Five thousand years ago, sheep and cattle herders migrated westward from Asia to Europe, bringing with them their pastoral way of life — and a higher genetic risk for multiple sclerosis, according to a new study of DNA from thousands of ancient and present-day people, Carolyn Y. Johnson reported for The Washington Post.
There are about twice as many cases of multiple sclerosis per 100,000 people in north-western Europe, including the UK and Scandinavia, compared with southern Europe.
Writing for BBC News, Philippa Roxby also noted that there are about twice as many cases of multiple sclerosis per 100,000 people in north-western Europe, including the UK and Scandinavia, compared with southern Europe.

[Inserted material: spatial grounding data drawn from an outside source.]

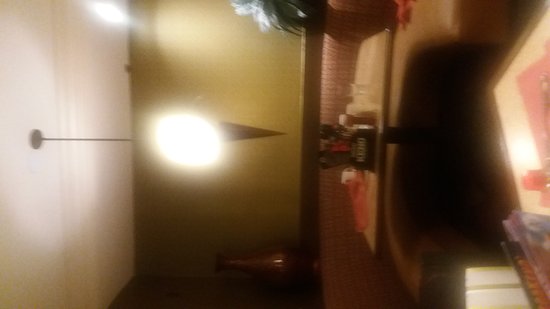 Locate an element on the screen. The height and width of the screenshot is (309, 550). wall is located at coordinates (246, 191), (195, 297). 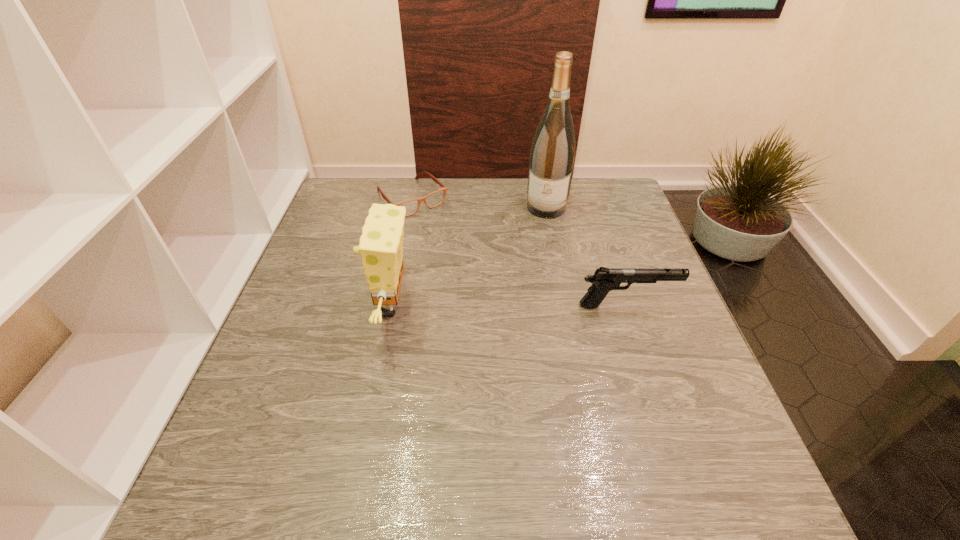 Identify the location of free space at the left edge of the desktop. (361, 227).

This screenshot has width=960, height=540. What are the coordinates of `vacant space at the right edge of the desktop` in the screenshot? It's located at (632, 232).

I want to click on vacant space at the far left corner of the desktop, so point(349,196).

In the image, there is a desktop. Where is `vacant region at the near left corner`? The image size is (960, 540). vacant region at the near left corner is located at coordinates (295, 411).

You are a GUI agent. You are given a task and a screenshot of the screen. Output one action in this format:
    pyautogui.click(x=<x>, y=<y>)
    Task: Click on the free spot at the far right corner of the desktop
    
    Given the screenshot: What is the action you would take?
    pyautogui.click(x=596, y=194)

At what (x,y) coordinates should I click in order to perform the action: click on blank region between the wine bottle and the shortest object. Please return your answer as a coordinate pair (x, y). The height and width of the screenshot is (540, 960). Looking at the image, I should click on (479, 203).

What are the coordinates of `free space between the shortest object and the second shortest object` in the screenshot? It's located at (519, 252).

Locate an element on the screen. The image size is (960, 540). vacant space in between the second shortest object and the sponge is located at coordinates (508, 306).

The height and width of the screenshot is (540, 960). Identify the location of vacant region between the shortest object and the gun. (519, 252).

Identify the location of free space between the spectacles and the gun. This screenshot has height=540, width=960. (519, 252).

Researchers from the universities of Cambridge, Copenhagen, and Oxford discovered that genes that increase the risk of MS entered northwestern Europe about 5,000 years ago via a massive migration of cattle herders called Yamnaya from western Russia, Ukraine, and Kazakhstan, moving west into Europe, according to one of four Nature journal papers published on the topic.
Another Nature paper uncovered even more clues about our genetic past – that the Yamnaya herders could also be responsible for north-western Europeans being taller than southern Europeans.
And while northern Europeans carry more genetic risk for MS, southern Europeans are more likely to develop bipolar disorder, and eastern Europeans more likely to have Alzheimer's disease and type 2 diabetes.
DNA from prehistoric hunter-gatherer people raises the risk of Alzheimer's, but ancient farmers' genes are linked to mood disorders. It also discovered that humans' ability to digest milk and other dairy products and survive on a vegetable-heavy diet only emerged about 6,000 years ago. Before that, they were meat-eaters.